Applies SYNTHESIS.md + GOTCHAS.md findings to the OpenWebUI front-end: per-setting reference, two baked-in Workspace Model profiles (chat + extract), and a symptom→cause troubleshooting table. Front-loads the `think: false` / gemma4:26b multi-turn footgun from Round 3 of the 2026-04-18 bakeoff since that is the shape OpenWebUI users will hit. Co-Authored-By: Claude Opus 4.7 (1M context) <noreply@anthropic.com>
12 KiB
Gemma 4 in OpenWebUI — Setup Guide
Derived from
SYNTHESIS.md,GOTCHAS.md, and the 2026-04-18 bakeoff. Assumes: OpenWebUI is already running andgemma4:*is pulled in the backing Ollama. Covers every setting that matters and what to set it to.

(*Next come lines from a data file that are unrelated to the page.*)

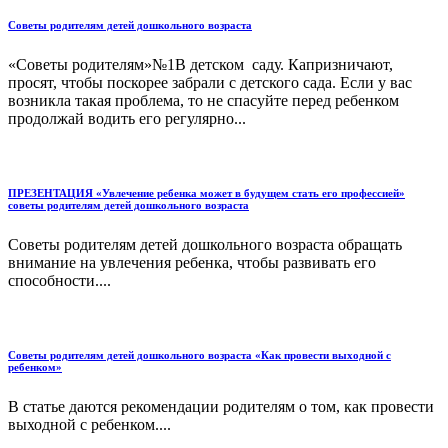
Советы родителям детей дошкольного возраста
«Советы родителям»№1В детском саду. Капризничают,
просят, чтобы поскорее забрали с детского сада. Если у вас
возникла такая проблема, то не спасуйте перед ребенком
продолжай водить его регулярно...
ПРЕЗЕНТАЦИЯ «Увлечение ребенка может в будущем стать его профессией»
советы родителям детей дошкольного возраста
Советы родителям детей дошкольного возраста обращать
внимание на увлечения ребенка, чтобы развивать его
способности....
Советы родителям детей дошкольного возраста «Как провести выходной с
ребенком»
В статье даются рекомендации родителям о том, как провести
выходной с ребенком....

TL;DR — Just Tell Me What To Toggle
Create a Workspace Model (don't edit per-chat), pick a base variant, and set:
| Setting | Multi-turn chat (the default OpenWebUI shape) | Single-turn JSON pipeline |
|---|---|---|
| Base model | gemma4:26b (fast) or gemma4:31b-it-q4_K_M (sharper) |
same |
| System Prompt | Required — identity + boundaries + format (template below) | Required |
Context Length (num_ctx) |
32768 |
4096–16384 (scale to prompt) |
Max Tokens (num_predict) |
4096 |
2048+ |
| Temperature | 0.7 |
0.2–0.4 |
| Stream | On for text-only chat; Off if you attach a Tool | Off |
| Function Calling | Native | N/A |
Reasoning / think |
LEAVE UNSET on 26B (do NOT force off). Unset or On on 31B. | Force Off |
| Response Format / JSON mode | Off (always) | Off (always) |
| Keep Alive | 30m or -1 |
match pipeline duration (4h / -1) |
The single biggest failure mode in OpenWebUI: setting think: false on
gemma4:26b in a chat. The model silent-stops at tool-decision turns with
eval_count=4. If you see "model just stops answering after a few messages"

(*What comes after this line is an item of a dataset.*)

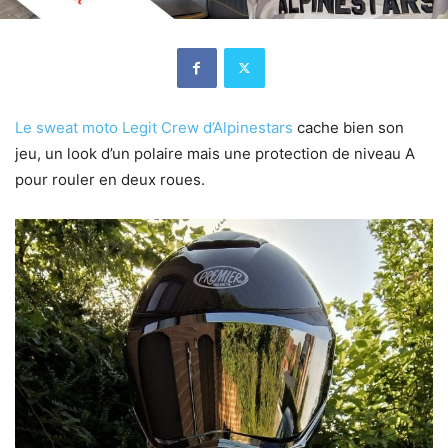
Le sweat moto Legit Crew d’Alpinestars
cache bien son
jeu, un look d’un polaire mais une protection de niveau A
pour rouler en deux roues.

on 26B, check this first. See GOTCHAS.md § "think: false Kills Gemma 4 26B
in Multi-Turn Tool-Calling Loops".
Where Settings Live in OpenWebUI
OpenWebUI has four layers. Later layers override earlier ones:
- Ollama defaults — baked in, almost all wrong for Gemma 4
(
num_ctx=2048,num_predict=128,keep_alive=5m). - Admin Panel → Settings → Models — global defaults for all models. Touch this only to set sane fleet-wide floors.

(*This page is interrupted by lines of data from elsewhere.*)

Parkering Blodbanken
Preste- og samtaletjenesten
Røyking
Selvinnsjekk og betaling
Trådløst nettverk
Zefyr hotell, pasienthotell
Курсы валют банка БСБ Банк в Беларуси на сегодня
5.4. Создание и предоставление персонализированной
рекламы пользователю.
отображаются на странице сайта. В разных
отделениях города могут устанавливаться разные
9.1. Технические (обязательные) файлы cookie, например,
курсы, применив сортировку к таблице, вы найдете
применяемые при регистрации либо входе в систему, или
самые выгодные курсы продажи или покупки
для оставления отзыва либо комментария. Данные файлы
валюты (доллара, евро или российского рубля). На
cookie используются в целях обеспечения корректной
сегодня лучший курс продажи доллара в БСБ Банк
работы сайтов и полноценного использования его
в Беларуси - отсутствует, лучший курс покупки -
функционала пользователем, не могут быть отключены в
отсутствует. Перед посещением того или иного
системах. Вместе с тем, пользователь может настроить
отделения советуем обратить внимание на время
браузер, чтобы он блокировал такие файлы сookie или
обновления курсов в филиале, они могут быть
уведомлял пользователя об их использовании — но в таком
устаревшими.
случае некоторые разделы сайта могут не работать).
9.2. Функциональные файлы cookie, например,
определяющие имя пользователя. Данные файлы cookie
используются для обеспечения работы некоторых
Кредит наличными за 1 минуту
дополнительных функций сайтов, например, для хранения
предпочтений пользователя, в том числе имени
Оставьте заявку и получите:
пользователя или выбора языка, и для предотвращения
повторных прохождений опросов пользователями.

- Workspace → Models → [Create/Edit] — named presets. This is where you bake Gemma 4 settings. A Workspace model = base model + system prompt + advanced params + tags + optional tool server bindings.
- Per-chat controls (right-hand panel / top of chat) — overrides for a single conversation. Useful for experimentation, bad for persistence.
Rule: every knob below goes in layer 3 (Workspace Model) unless noted. Per-chat overrides are for debugging only.
Step 1 — Create the Workspace Model
Workspace → Models → + Add Model (or Create a Model). Fill in:
- Name:
gemma4-26b-chat(or whatever matches your use case) - Base Model: pick from Ollama list. Recommended:
gemma4:26b— fastest, great defaultgemma4:31b-it-q4_K_M— sharper, 5x slower, more VRAMgemma4:e4b-it-q8_0— 12GB VRAM, vision + audio (audio via llama.cpp only)
- Description: what this preset is for. Future-you will thank you.
- Profile Image / Tags: optional.
- System Prompt: required (see Step 2).
- Advanced Params: expand and configure (see Step 3).
- Tools / Knowledge / Filters: optional — attach any tool servers here.
- Capabilities (at bottom): toggle Vision if you want image input. Gemma 4 supports vision on all variants.
Save. The model now appears in the main chat dropdown.
Step 2 — System Prompt (Required)
Gemma 4 is ultra-compliant but doesn't know who it is. A blank or generic system prompt gets you a generic chatbot — and sporadic overfiltering.
Use the template from SYNTHESIS.md:
You are [NAME], a [ROLE DESCRIPTION]. You are powered by Gemma 4.
## What You Do
- [Explicit list of responsibilities]
- [Tools you have access to and when to use each one, if any]
## What You Do NOT Do
- [Explicit list of things to refuse or avoid]
- [Common mistakes to prevent]
## Output Format
[For free-form chat: "Respond in clear Markdown with code in fenced blocks."]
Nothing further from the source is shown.